Problem to work on:
With the images left out, print every entry that follows exactly.

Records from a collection
__________________________________________________

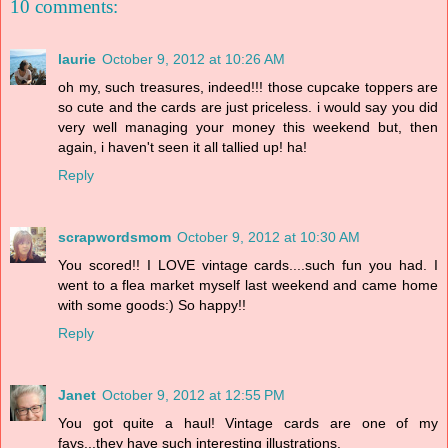
10 comments:
laurie
October 9, 2012 at 10:26 AM
oh my, such treasures, indeed!!! those cupcake toppers are
so cute and the cards are just priceless. i would say you did
very well managing your money this weekend but, then
again, i haven't seen it all tallied up! ha!
Reply
scrapwordsmom
October 9, 2012 at 10:30 AM
You scored!! I LOVE vintage cards....such fun you had. I
went to a flea market myself last weekend and came home
with some goods:) So happy!!
Reply
Janet
October 9, 2012 at 12:55 PM
You got quite a haul! Vintage cards are one of my
favs...they have such interesting illustrations.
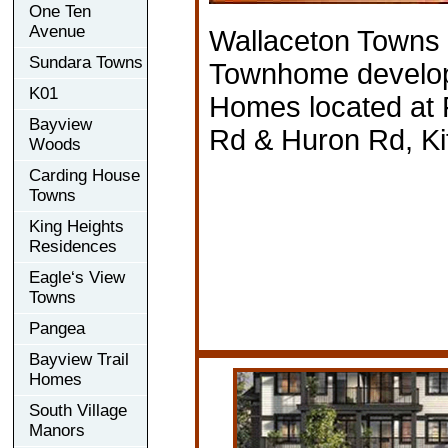
One Ten
Avenue
Wallaceton Towns
Sundara Towns
Townhome develop
K01
Homes located at 
Bayview
Rd & Huron Rd, Ki
Woods
Carding House
Towns
King Heights
Residences
Eagle‘s View
Towns
Pangea
Bayview Trail
Homes
South Village
Manors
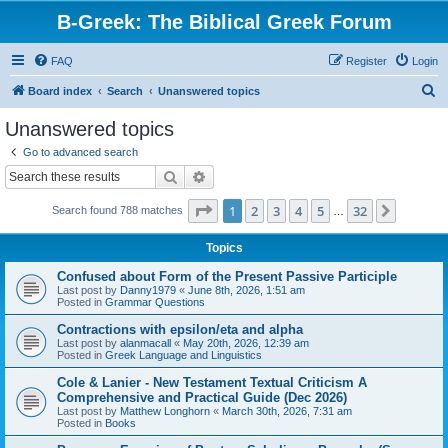
B-Greek: The Biblical Greek Forum
FAQ
Register
Login
S
Board index
Search
Unanswered topics
e
Unanswered topics
a
Go to advanced search
r
Search
Advanced search
c
Page
1
of
32
1
2
3
4
5
32
Next
Search found 788 matches
h
…
Topics
Confused about Form of the Present Passive Participle
Last post by
Danny1979
«
June 8th, 2026, 1:51 am
Posted in
Grammar Questions
Contractions with epsilon/eta and alpha
Last post by
alanmacall
«
May 20th, 2026, 12:39 am
Posted in
Greek Language and Linguistics
Cole & Lanier - New Testament Textual Criticism A
Comprehensive and Practical Guide (Dec 2026)
Last post by
Matthew Longhorn
«
March 30th, 2026, 7:31 am
Posted in
Books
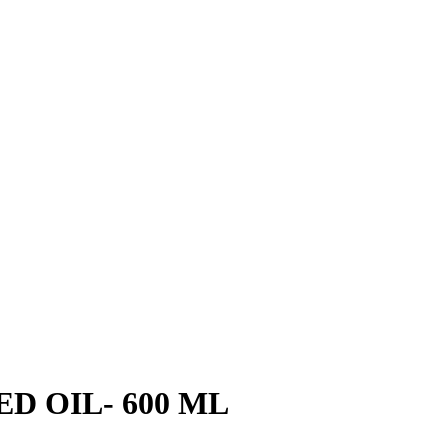
D OIL- 600 ML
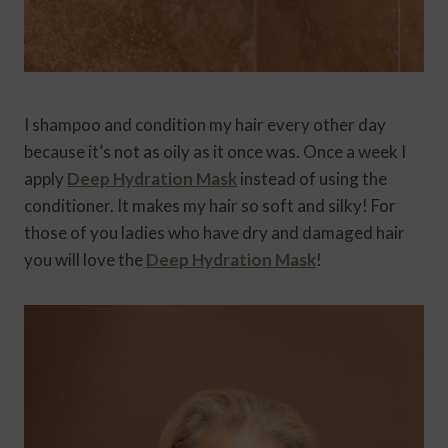
I shampoo and condition my hair every other day
because it’s not as oily as it once was. Once a week I
apply
Deep Hydration Mask
instead of using the
conditioner. It makes my hair so soft and silky! For
those of you ladies who have dry and damaged hair
you will love the
Deep Hydration Mask
!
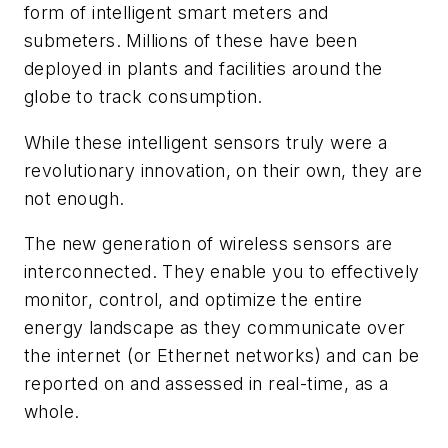
form of intelligent smart meters and
submeters. Millions of these have been
deployed in plants and facilities around the
globe to track consumption.
While these intelligent sensors truly were a
revolutionary innovation, on their own, they are
not enough.
The new generation of wireless sensors are
interconnected. They enable you to effectively
monitor, control, and optimize the entire
energy landscape as they communicate over
the internet (or Ethernet networks) and can be
reported on and assessed in real-time, as a
whole.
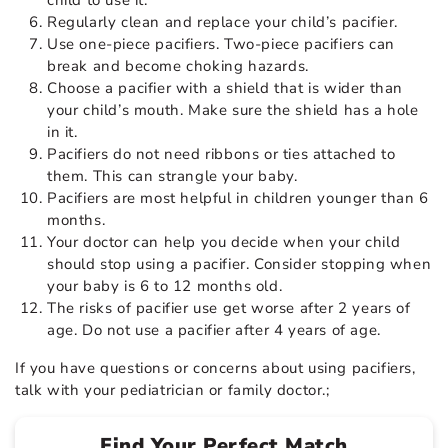
Regularly clean and replace your child’s pacifier.
Use one-piece pacifiers. Two-piece pacifiers can
break and become choking hazards.
Choose a pacifier with a shield that is wider than
your child’s mouth. Make sure the shield has a hole
in it.
Pacifiers do not need ribbons or ties attached to
them. This can strangle your baby.
Pacifiers are most helpful in children younger than 6
months.
Your doctor can help you decide when your child
should stop using a pacifier. Consider stopping when
your baby is 6 to 12 months old.
The risks of pacifier use get worse after 2 years of
age. Do not use a pacifier after 4 years of age.
If you have questions or concerns about using pacifiers,
talk with your pediatrician or family doctor.;
Find Your Perfect Match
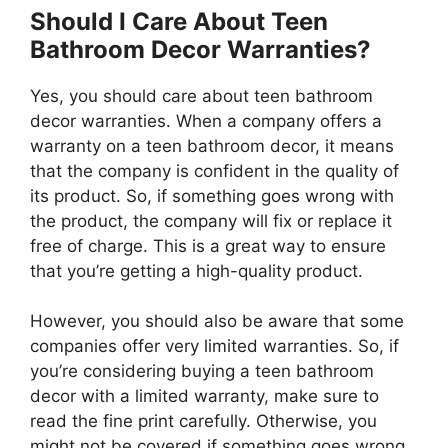
Should I Care About Teen
Bathroom Decor Warranties?
Yes, you should care about teen bathroom
decor warranties. When a company offers a
warranty on a teen bathroom decor, it means
that the company is confident in the quality of
its product. So, if something goes wrong with
the product, the company will fix or replace it
free of charge. This is a great way to ensure
that you’re getting a high-quality product.
However, you should also be aware that some
companies offer very limited warranties. So, if
you’re considering buying a teen bathroom
decor with a limited warranty, make sure to
read the fine print carefully. Otherwise, you
might not be covered if something goes wrong.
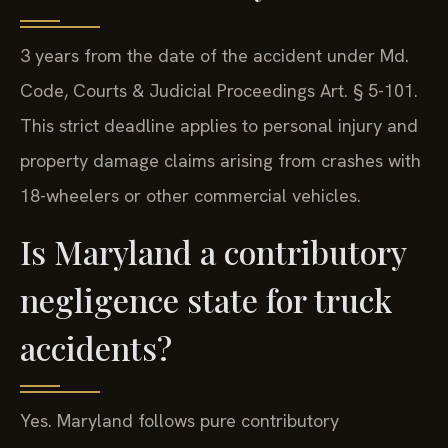
3 years from the date of the accident under Md.
Code, Courts & Judicial Proceedings Art. § 5-101.
This strict deadline applies to personal injury and
property damage claims arising from crashes with
18-wheelers or other commercial vehicles.
Is Maryland a contributory
negligence state for truck
accidents?
Yes. Maryland follows pure contributory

__________________________________________________

Answer section:
10 comments:
laurie
October 9, 2012 at 10:26 AM
oh my, such treasures, indeed!!! those cupcake toppers are
so cute and the cards are just priceless. i would say you did
very well managing your money this weekend but, then
again, i haven't seen it all tallied up! ha!
Reply
scrapwordsmom
October 9, 2012 at 10:30 AM
You scored!! I LOVE vintage cards....such fun you had. I
went to a flea market myself last weekend and came home
with some goods:) So happy!!
Reply
Janet
October 9, 2012 at 12:55 PM
You got quite a haul! Vintage cards are one of my
favs...they have such interesting illustrations.
One Ten
Avenue
Wallaceton Towns
Sundara Towns
Townhome develop
K01
Homes located at 
Bayview
Rd & Huron Rd, Ki
Woods
Carding House
Towns
King Heights
Residences
Eagle‘s View
Towns
Pangea
Bayview Trail
Homes
South Village
Manors
B-Greek: The Biblical Greek Forum
FAQ
Register
Login
S
Board index
Search
Unanswered topics
e
Unanswered topics
a
Go to advanced search
r
Search
Advanced search
c
Page
1
of
32
1
2
3
4
5
32
Next
Search found 788 matches
h
…
Topics
Confused about Form of the Present Passive Participle
Last post by
Danny1979
«
June 8th, 2026, 1:51 am
Posted in
Grammar Questions
Contractions with epsilon/eta and alpha
Last post by
alanmacall
«
May 20th, 2026, 12:39 am
Posted in
Greek Language and Linguistics
Cole & Lanier - New Testament Textual Criticism A
Comprehensive and Practical Guide (Dec 2026)
Last post by
Matthew Longhorn
«
March 30th, 2026, 7:31 am
Posted in
Books
D OIL- 600 ML
I shampoo and condition my hair every other day
because it’s not as oily as it once was. Once a week I
apply
Deep Hydration Mask
instead of using the
conditioner. It makes my hair so soft and silky! For
those of you ladies who have dry and damaged hair
you will love the
Deep Hydration Mask
!
form of intelligent smart meters and
submeters. Millions of these have been
deployed in plants and facilities around the
globe to track consumption.
While these intelligent sensors truly were a
revolutionary innovation, on their own, they are
not enough.
The new generation of wireless sensors are
interconnected. They enable you to effectively
monitor, control, and optimize the entire
energy landscape as they communicate over
the internet (or Ethernet networks) and can be
reported on and assessed in real-time, as a
whole.
Regularly clean and replace your child’s pacifier.
Use one-piece pacifiers. Two-piece pacifiers can
break and become choking hazards.
Choose a pacifier with a shield that is wider than
your child’s mouth. Make sure the shield has a hole
in it.
Pacifiers do not need ribbons or ties attached to
them. This can strangle your baby.
Pacifiers are most helpful in children younger than 6
months.
Your doctor can help you decide when your child
should stop using a pacifier. Consider stopping when
your baby is 6 to 12 months old.
The risks of pacifier use get worse after 2 years of
age. Do not use a pacifier after 4 years of age.
If you have questions or concerns about using pacifiers,
talk with your pediatrician or family doctor.;
Find Your Perfect Match
Should I Care About Teen
Bathroom Decor Warranties?
Yes, you should care about teen bathroom
decor warranties. When a company offers a
warranty on a teen bathroom decor, it means
that the company is confident in the quality of
its product. So, if something goes wrong with
the product, the company will fix or replace it
free of charge. This is a great way to ensure
that you’re getting a high-quality product.
However, you should also be aware that some
companies offer very limited warranties. So, if
you’re considering buying a teen bathroom
decor with a limited warranty, make sure to
read the fine print carefully. Otherwise, you
might not be covered if something goes wrong.
3 years from the date of the accident under Md.
Code, Courts & Judicial Proceedings Art. § 5-101.
This strict deadline applies to personal injury and
property damage claims arising from crashes with
18-wheelers or other commercial vehicles.
Is Maryland a contributory
negligence state for truck
accidents?
Yes. Maryland follows pure contributory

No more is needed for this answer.